Anonymous wrote:
Anonymous wrote:I was so sick of hearing a colleague complain that I just kinda lit in to him one day. We worked in a Network Operations Center monitoring networks and devices so we didn't have cubes, we had workstations, several in one room. Everyone always heard everything he said. He came in to work one day and I said something along the lines of "Good Morning." His response was "What's so fuckin' good about it?!" After listening to him for months, I basically told him to shut the fuck up and if he didn't have anything nice to say, don't say anything at all because, honestly, the shitstorm he rained on everyone was getting pretty old.
Like 5 people looked at me and smiled. He definitely mellowed out after that.
Granted the "what's so fuckin' good about it" sounds like an odd comment, but I can't think of any universe in which your response isn't a very mean thing to say. The fact that you had tacit approval from colleagues to marginalize this other, unpopular colleague, hardly makes it right.
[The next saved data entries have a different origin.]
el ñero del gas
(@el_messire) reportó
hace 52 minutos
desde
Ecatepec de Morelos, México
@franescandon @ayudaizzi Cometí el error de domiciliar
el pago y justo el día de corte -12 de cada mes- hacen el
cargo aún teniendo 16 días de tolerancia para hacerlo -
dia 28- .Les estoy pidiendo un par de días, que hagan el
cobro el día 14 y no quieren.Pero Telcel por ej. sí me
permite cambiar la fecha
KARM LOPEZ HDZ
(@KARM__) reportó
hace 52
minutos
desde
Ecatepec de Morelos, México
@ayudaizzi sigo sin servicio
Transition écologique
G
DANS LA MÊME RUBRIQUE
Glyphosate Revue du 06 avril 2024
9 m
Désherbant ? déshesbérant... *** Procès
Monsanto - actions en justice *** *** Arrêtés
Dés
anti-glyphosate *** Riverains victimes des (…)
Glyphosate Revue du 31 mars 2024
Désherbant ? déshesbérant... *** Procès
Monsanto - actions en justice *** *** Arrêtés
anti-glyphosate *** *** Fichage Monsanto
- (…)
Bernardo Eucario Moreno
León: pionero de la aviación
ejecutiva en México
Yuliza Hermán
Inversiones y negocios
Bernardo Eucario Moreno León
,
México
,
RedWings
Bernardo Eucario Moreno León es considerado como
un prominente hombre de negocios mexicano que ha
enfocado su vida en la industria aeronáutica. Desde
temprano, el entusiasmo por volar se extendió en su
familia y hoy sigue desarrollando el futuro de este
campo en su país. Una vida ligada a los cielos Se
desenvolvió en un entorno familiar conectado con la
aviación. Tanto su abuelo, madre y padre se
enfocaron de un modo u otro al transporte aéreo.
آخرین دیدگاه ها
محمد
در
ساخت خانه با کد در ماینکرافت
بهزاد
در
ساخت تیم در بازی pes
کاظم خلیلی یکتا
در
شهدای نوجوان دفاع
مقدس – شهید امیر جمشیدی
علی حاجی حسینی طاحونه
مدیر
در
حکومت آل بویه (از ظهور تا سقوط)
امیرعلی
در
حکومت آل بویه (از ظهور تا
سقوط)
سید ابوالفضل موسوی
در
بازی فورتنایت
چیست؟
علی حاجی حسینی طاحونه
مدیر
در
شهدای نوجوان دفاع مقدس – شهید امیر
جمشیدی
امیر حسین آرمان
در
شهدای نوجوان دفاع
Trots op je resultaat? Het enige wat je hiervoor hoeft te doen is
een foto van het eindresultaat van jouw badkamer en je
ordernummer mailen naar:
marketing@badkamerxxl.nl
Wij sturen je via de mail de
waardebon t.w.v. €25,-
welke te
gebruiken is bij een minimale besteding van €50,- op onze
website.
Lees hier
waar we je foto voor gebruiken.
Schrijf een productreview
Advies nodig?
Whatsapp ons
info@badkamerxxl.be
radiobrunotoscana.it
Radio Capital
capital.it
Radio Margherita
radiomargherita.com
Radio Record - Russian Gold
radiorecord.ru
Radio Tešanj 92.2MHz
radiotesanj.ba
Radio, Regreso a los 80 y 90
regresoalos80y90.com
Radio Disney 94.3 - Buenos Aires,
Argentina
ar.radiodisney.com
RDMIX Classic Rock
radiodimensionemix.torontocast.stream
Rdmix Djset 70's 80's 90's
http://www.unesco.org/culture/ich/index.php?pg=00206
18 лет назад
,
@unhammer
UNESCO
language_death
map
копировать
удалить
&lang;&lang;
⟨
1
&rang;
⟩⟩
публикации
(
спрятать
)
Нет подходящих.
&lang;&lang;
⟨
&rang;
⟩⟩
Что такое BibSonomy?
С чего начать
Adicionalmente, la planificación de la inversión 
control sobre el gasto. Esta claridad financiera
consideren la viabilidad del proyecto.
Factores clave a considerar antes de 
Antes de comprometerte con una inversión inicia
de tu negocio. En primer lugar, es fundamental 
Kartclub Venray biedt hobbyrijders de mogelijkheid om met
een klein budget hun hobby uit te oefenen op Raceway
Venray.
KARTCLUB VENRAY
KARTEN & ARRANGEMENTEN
Bullied children are often marginalized because something they're doing really does bother the children around them. It has always seemed to me to grow out of some kind of instinct to cull the herd, and children with poor social skills are targeted. If you listen to a tween explain why he/she tried to exclude or insult a classmate, the justifications sound a lot like this thread. There's usually something annoying about the victim, and the bully will point to that and say, "See! Why do we have to include/ put up with that?" The answer for them, of course, is that people have their quirks, and some are better at social interaction than others, but you have to remember that people's feelings need to be treated with basic respect simply because they're people. Saying that he disrespected you first because he annoyed you is really weak.
I expect his "mellowing" afterward meant he was hurt. Compare that with the "injury" he inflicted on you.